Reproduce all of the material, keeping each line intact.

Recorded data

+++++

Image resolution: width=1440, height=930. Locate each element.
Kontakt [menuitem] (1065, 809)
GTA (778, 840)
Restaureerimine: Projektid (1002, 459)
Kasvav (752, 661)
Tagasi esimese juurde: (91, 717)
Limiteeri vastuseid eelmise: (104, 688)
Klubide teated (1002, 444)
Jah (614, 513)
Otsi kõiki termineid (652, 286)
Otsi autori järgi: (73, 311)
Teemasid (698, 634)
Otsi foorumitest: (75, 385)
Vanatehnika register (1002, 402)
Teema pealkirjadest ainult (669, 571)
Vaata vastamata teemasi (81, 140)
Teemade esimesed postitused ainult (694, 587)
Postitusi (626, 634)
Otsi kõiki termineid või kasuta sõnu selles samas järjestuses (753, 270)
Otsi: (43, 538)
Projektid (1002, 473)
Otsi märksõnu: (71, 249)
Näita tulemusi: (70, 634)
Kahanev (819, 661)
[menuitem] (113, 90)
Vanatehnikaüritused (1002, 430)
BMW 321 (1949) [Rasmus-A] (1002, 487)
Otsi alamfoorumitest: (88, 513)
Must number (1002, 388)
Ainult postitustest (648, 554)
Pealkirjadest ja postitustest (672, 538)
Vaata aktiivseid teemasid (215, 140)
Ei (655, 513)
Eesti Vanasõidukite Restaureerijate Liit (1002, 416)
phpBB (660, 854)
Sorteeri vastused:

+++++

Output for this task
Image resolution: width=1440, height=930. Locate each element.
Kontakt [menuitem] (1065, 809)
GTA (778, 840)
Restaureerimine: Projektid (1002, 459)
Kasvav (752, 661)
Tagasi esimese juurde: (91, 717)
Limiteeri vastuseid eelmise: (104, 688)
Klubide teated (1002, 444)
Jah (614, 513)
Otsi kõiki termineid (652, 286)
Otsi autori järgi: (73, 311)
Teemasid (698, 634)
Otsi foorumitest: (75, 385)
Vanatehnika register (1002, 402)
Teema pealkirjadest ainult (669, 571)
Vaata vastamata teemasi (81, 140)
Teemade esimesed postitused ainult (694, 587)
Postitusi (626, 634)
Otsi kõiki termineid või kasuta sõnu selles samas järjestuses (753, 270)
Otsi: (43, 538)
Projektid (1002, 473)
Otsi märksõnu: (71, 249)
Näita tulemusi: (70, 634)
Kahanev (819, 661)
[menuitem] (113, 90)
Vanatehnikaüritused (1002, 430)
BMW 321 (1949) [Rasmus-A] (1002, 487)
Otsi alamfoorumitest: (88, 513)
Must number (1002, 388)
Ainult postitustest (648, 554)
Pealkirjadest ja postitustest (672, 538)
Vaata aktiivseid teemasid (215, 140)
Ei (655, 513)
Eesti Vanasõidukite Restaureerijate Liit (1002, 416)
phpBB (660, 854)
Sorteeri vastused:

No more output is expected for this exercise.